You can’t blame him for dropping most of his mid-’60s entourage. After being shot by the maddest, baddest and definitely most dangerous to know of his hangers-on, Valerie Solanas, things were never going to be the same again.

Andy is seen here publicly denying that the incident changed his life, but you’d have to be truly gullible to believe him. Wildly insecure, Warhol saw himself as ugly and a freak, and the heavy scarring and puncture marks on his torso must have horrified him. And served as a daily reminder of the downside of his days walking on the wild side.

Jed Johnson, a much younger man who Paul Morrissey had hired to work at the Factory due to his striking good looks, became Warhol’s live-in carer as he recovered and the pair became involved romantically even though Andy still liked to pretend to the world that he was asexual in line with his public ‘I want to be a machine’ persona.

Shy but a social butterfly, he was drawn to the sex, drugs, and disco world of Studio 54. Jed judged that he was wasting his time there with ‘the most ridiculous people’ and during this time, the older man comes across as more voyeuristic than visionary.

The two grew apart and Jed eventually dumped him. Not one to heed the commonplace advice that going on the rebound is never going to mend a broken heart, Andy immediately decided to woo Jon Gould, a preppy New Englander who worked as a bigwig exec at Paramount. Like Jed he was a twin with a twin brother called Jay. The odds on that? Pretty damned high I would guess.

Episode two ends with archive footage from New York’s 1981 Hogmanay bash, this celebration and the end credits soundtracked in a completely on the nose fashion by a synthpop/guitar track that, as my toes tapped, I soon identified as A Flock of Seagulls, a band most famous nowadays for being namechecked by Samuel L. Jackson’s Jules in Pulp Fiction and for the utter ridiculousness of the singer’s hairstyle.

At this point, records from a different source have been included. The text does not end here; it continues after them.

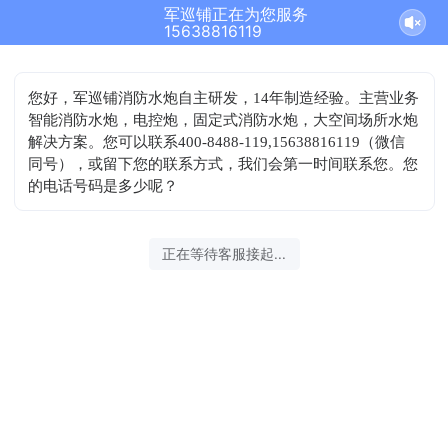
军巡铺正在为您服务
结束沟通
15638816119
您好，军巡铺消防水炮自主研发，14年制造经验。主营业务
智能消防水炮，电控炮，固定式消防水炮，大空间场所水炮
解决方案。您可以联系400-8488-119,15638816119（微信
同号），或留下您的联系方式，我们会第一时间联系您。您
的电话号码是多少呢？
2026-08-08 04:28:56 开始沟通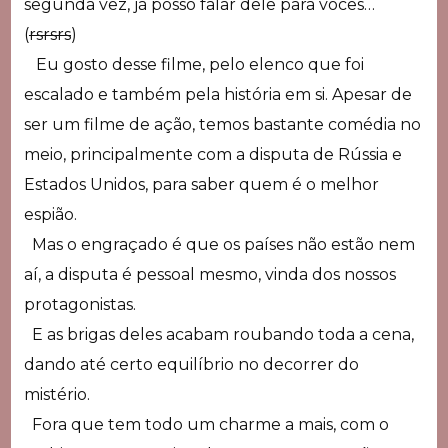
segunda vez, já posso falar dele para vocês…
(
rsrsrs
)
Eu gosto desse filme, pelo elenco que foi
escalado e também pela história em si. Apesar de
ser um filme de ação, temos bastante comédia no
meio, principalmente com a disputa de Rússia e
Estados Unidos, para saber quem é o melhor
espião.
Mas o engraçado é que os países não estão nem
aí, a disputa é pessoal mesmo, vinda dos nossos
protagonistas.
E as brigas deles acabam roubando toda a cena,
dando até certo equilíbrio no decorrer do
mistério.
Fora que tem todo um charme a mais, com o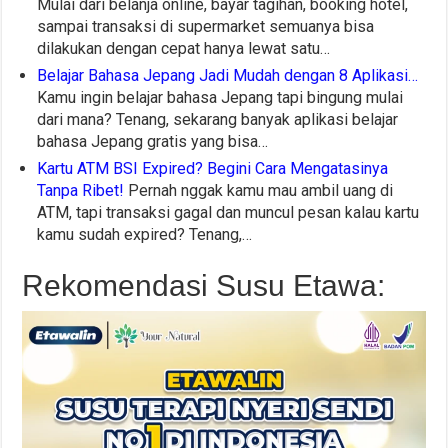
Mulai dari belanja online, bayar tagihan, booking hotel,
sampai transaksi di supermarket semuanya bisa
dilakukan dengan cepat hanya lewat satu…
Belajar Bahasa Jepang Jadi Mudah dengan 8 Aplikasi…
Kamu ingin belajar bahasa Jepang tapi bingung mulai
dari mana? Tenang, sekarang banyak aplikasi belajar
bahasa Jepang gratis yang bisa…
Kartu ATM BSI Expired? Begini Cara Mengatasinya
Tanpa Ribet!
Pernah nggak kamu mau ambil uang di
ATM, tapi transaksi gagal dan muncul pesan kalau kartu
kamu sudah expired? Tenang,…
Rekomendasi Susu Etawa:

For a brief period, the Liverpool band must have been credible enough. They’d hoped to pick up a deal with local independent Zoo Records but instead, former Be-Bop Deluxe frontman Bill Nelson released their debut 45 on his own Cocteau label, producing it into bargain. He also took John Peel along to see them play in a Yorkshire boozer and the DJ was impressed enough to offer them a session on his show.

Nowadays, some even consider them the least cool band of the 1980s (which would be a real feat given that Kajagoogoo, Level 42 and The Thompson Twins were all on the go at the time). In his book Mad World, Jonathan Bernstein put the boot in: ‘In my U.K. homeland, they were seen as a joke act, like a band formed by a bunch of oafish characters in a British soap opera.’ This, their fifth single, is about as ’80s as a rah-rah skirted Molly Ringwald attempting to solve a Rubik’s Cube, a bunch of bangles dangling against her Swatch watch as she does so. Space Age Love Song is also a delicious slice of sincere and optimistic pop. Paul Reynold’s nimble guitar work is dazzling and you’ve got to love those synthy laser gunshot whooshes which accompany the whole song.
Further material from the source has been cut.